ABOUT THIS EXERCISE
Among the lines below, which ones contain the word "actividade"? Copy every such line.

(INFORMATION begins)

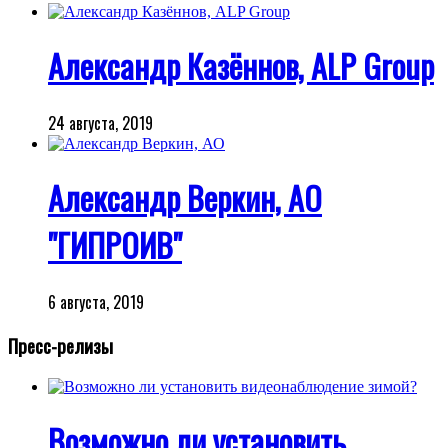
Александр Казённов, ALP Group
24 августа, 2019
Александр Веркин, АО
"ГИПРОИВ"
6 августа, 2019
Пресс-релизы
Возможно ли установить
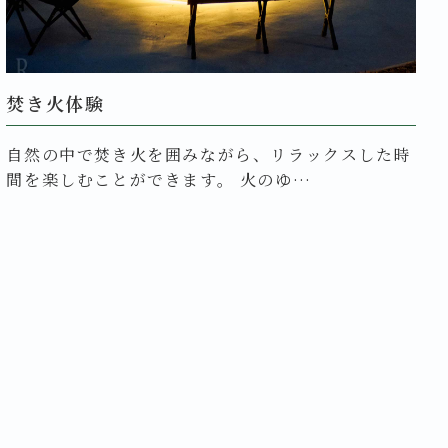
焚き火体験
自然の中で焚き火を囲みながら、リラックスした時
間を楽しむことができます。 火のゆ…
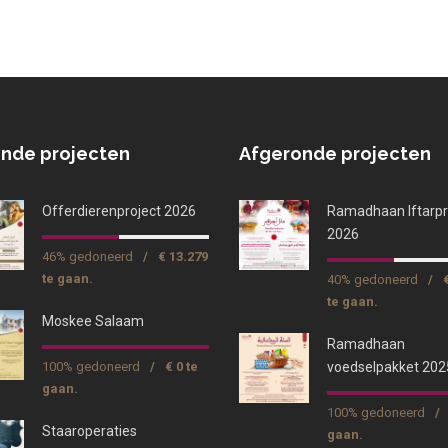
nde projecten
Afgeronde projecten
Offerdierenproject 2026
Ramadhaan Iftarpr
2026
46% gedoneerd
/
€ 13.279
te gaan.
40% gedoneerd
/
te gaan.
Moskee Salaam
Ramadhaan
100% gedoneerd
/
€ 0 te
voedselpakket 202
gaan.
100% gedoneerd
/
Staaroperaties
gaan.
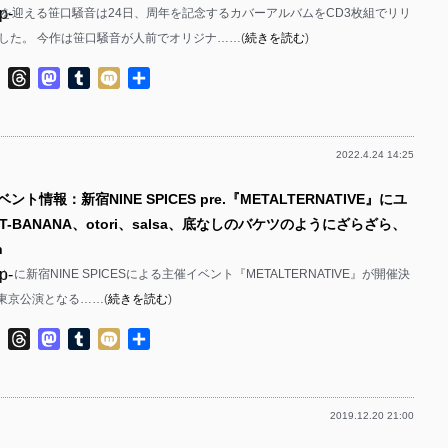
p-
年を迎える笹口騒音は24日、周年を記念するカバーアルバムをCD3枚組でリリ
p-
した。 今作は笹口騒音が人前でオリジナ……(
続きを読む
)
p-
p-
ok
ter
Line
Threads
Mastodon
Tumblr
Mixi
共
p-
有
p-
2022.4.24 14:25
p-
p-
ント情報：新宿NINE SPICES pre.『METALTERNATIVE』にユ
p-
p-
T-BANANA、otori、salsa、底なしのバケツのようにざらざら、
p-
n
p-
（日）に新宿NINE SPICESによる主催イベント『METALTERNATIVE』が開催決
p-
の東京公演となる……(
続きを読む
)
p-
p-
ok
ter
Line
Threads
Mastodon
Tumblr
Mixi
共
p-
p-
有
p-
2019.12.20 21:00
p-
p-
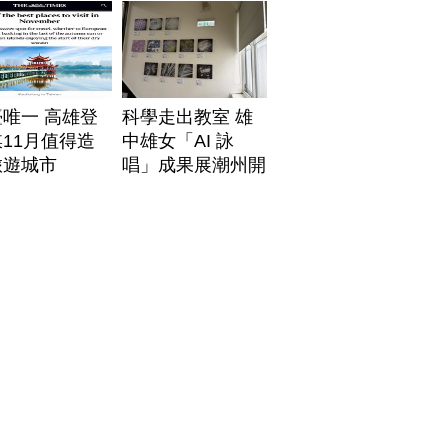
唯一 高雄登
科學走出教室 雄
11月值得造
中雄女「AI 詠
旅遊城市
唱」成果展潮州開
展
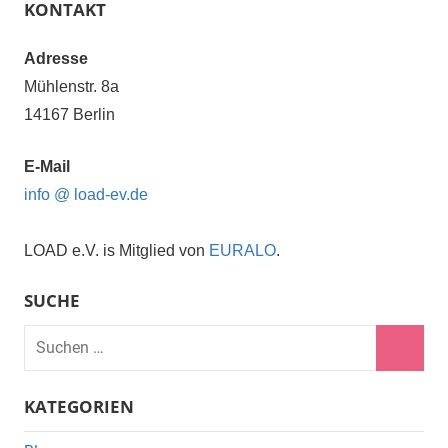
KONTAKT
Adresse
Mühlenstr. 8a
14167 Berlin
E-Mail
info @ load-ev.de
LOAD e.V. is Mitglied von
EURALO
.
SUCHE
Suchen
nach:
Suche
KATEGORIEN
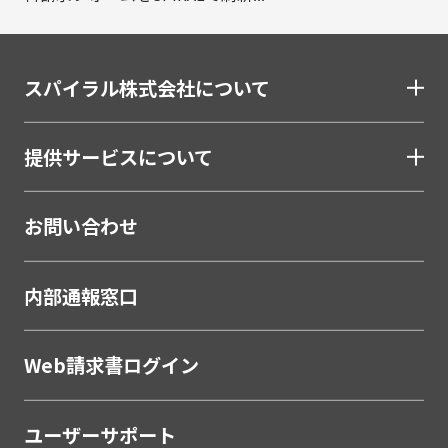
スパイラル株式会社について
提供サービスについて
お問い合わせ
内部通報窓口
Web請求書ログイン
ユーザーサポート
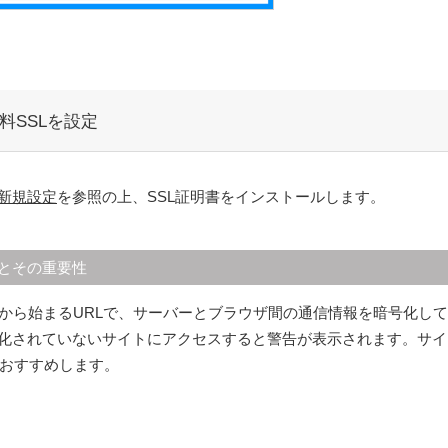
料SSLを設定
の新規設定
を参照の上、SSL証明書をインストールします。
信とその重要性
s://」から始まるURLで、サーバーとブラウザ間の通信情報を暗号
L化されていないサイトにアクセスすると警告が表示されます。サイ
おすすめします。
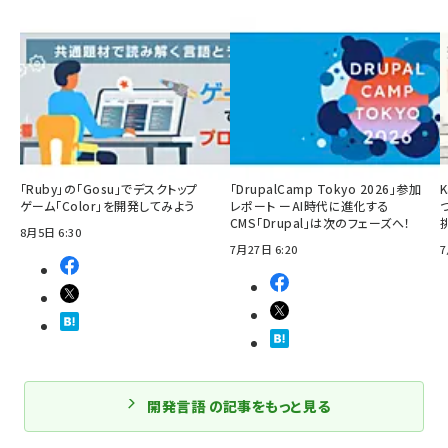
「Ruby」の「Gosu」でデスクトップ
「DrupalCamp Tokyo 2026」参加
ゲーム「Color」を開発してみよう
レポート ーAI時代に進化する
CMS「Drupal」は次のフェーズへ！
8月5日 6:30
7月27日 6:20
7
開発言語 の記事をもっと見る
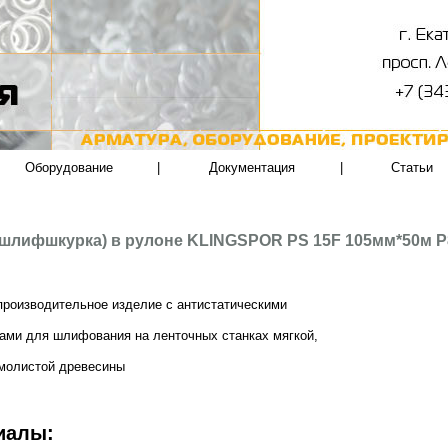
Оборудование
|
Документация
|
Статьи
(шлифшкурка) в рулоне KLINGSPOR PS 15F 105мм*50м Р
роизводительное изделие с антистатическими
ами для шлифования на ленточных станках мягкой,
смолистой древесины
иалы:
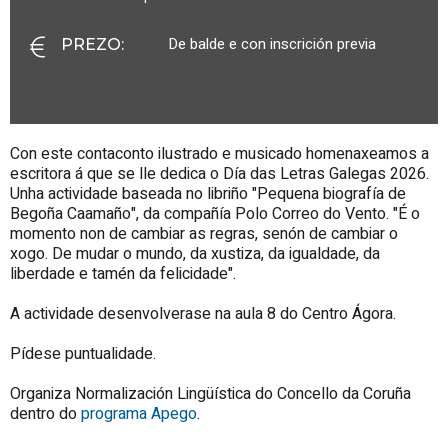
De balde e con inscrición previa
PREZO
:
Con este contaconto ilustrado e musicado homenaxeamos a
escritora á que se lle dedica o Día das Letras Galegas 2026.
Unha actividade baseada no libriño "Pequena biografía de
Begoña Caamaño", da compañía Polo Correo do Vento. "É o
momento non de cambiar as regras, senón de cambiar o
xogo. De mudar o mundo, da xustiza, da igualdade, da
liberdade e tamén da felicidade".
A actividade desenvolverase na aula 8 do Centro Ágora.
Pídese puntualidade.
Organiza Normalización Lingüística do Concello da Coruña
dentro do
programa Apego
.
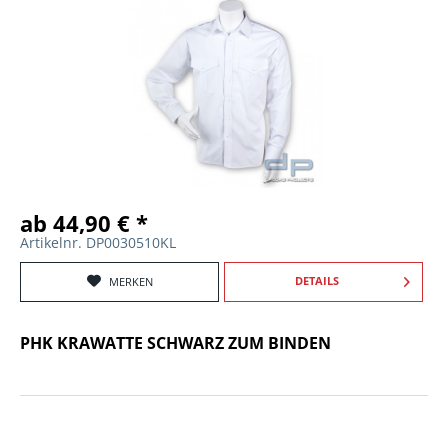
ab 44,90 € *
Artikelnr. DP0030510KL
DETAILS
MERKEN
PHK KRAWATTE SCHWARZ ZUM BINDEN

(INFORMATION ends)

OUTPUT OF THE EXERCISE
Unha actividade baseada no libriño "Pequena biografía de
A actividade desenvolverase na aula 8 do Centro Ágora.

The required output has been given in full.